**Task details:** Please write out only the lines from the line with "November 2019" to the line with "うになった事もあり、お母様は着物を着られている方が", inclusive, exactly as they stand below, without the pictures.

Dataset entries
--- START ---

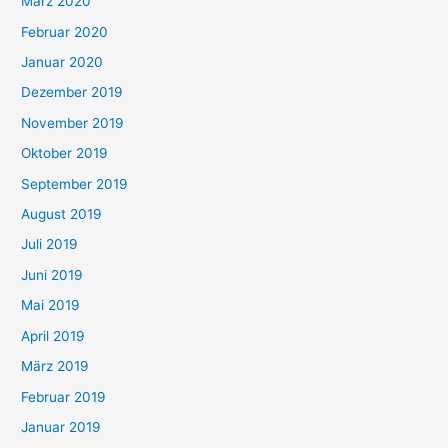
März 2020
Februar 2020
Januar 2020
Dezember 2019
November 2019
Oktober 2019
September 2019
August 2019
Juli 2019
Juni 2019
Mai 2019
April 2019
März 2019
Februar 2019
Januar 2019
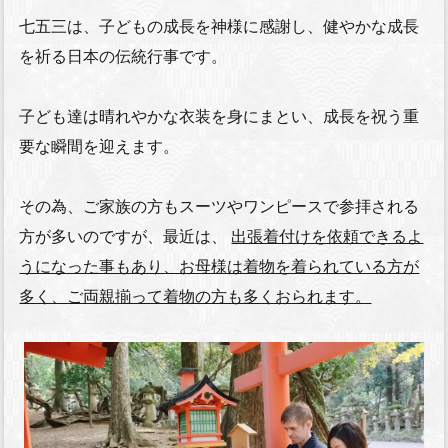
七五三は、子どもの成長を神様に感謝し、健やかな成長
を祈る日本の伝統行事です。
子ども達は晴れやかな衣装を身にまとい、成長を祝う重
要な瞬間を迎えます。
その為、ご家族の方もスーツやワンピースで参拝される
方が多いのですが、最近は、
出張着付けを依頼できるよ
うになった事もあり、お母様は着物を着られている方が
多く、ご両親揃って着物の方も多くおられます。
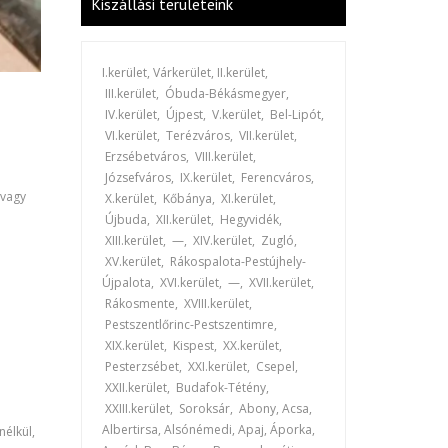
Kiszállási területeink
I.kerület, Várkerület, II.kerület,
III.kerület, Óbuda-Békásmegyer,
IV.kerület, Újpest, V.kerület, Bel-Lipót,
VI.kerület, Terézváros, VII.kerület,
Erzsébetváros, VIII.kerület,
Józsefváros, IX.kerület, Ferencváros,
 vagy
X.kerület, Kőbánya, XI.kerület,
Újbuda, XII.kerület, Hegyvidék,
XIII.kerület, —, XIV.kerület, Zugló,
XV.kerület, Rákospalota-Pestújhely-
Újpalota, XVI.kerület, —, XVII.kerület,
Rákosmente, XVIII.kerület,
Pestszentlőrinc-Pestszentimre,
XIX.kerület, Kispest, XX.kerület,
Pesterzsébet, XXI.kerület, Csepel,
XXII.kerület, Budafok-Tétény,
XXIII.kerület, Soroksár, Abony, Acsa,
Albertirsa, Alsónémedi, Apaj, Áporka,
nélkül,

--- END ---

**Answer box:**
November 2019
Oktober 2019
September 2019
August 2019
Juli 2019
Juni 2019
Mai 2019
April 2019
März 2019
Februar 2019
Januar 2019
七五三は、子どもの成長を神様に感謝し、健やかな成長
を祈る日本の伝統行事です。
子ども達は晴れやかな衣装を身にまとい、成長を祝う重
要な瞬間を迎えます。
その為、ご家族の方もスーツやワンピースで参拝される
方が多いのですが、最近は、
出張着付けを依頼できるよ
うになった事もあり、お母様は着物を着られている方が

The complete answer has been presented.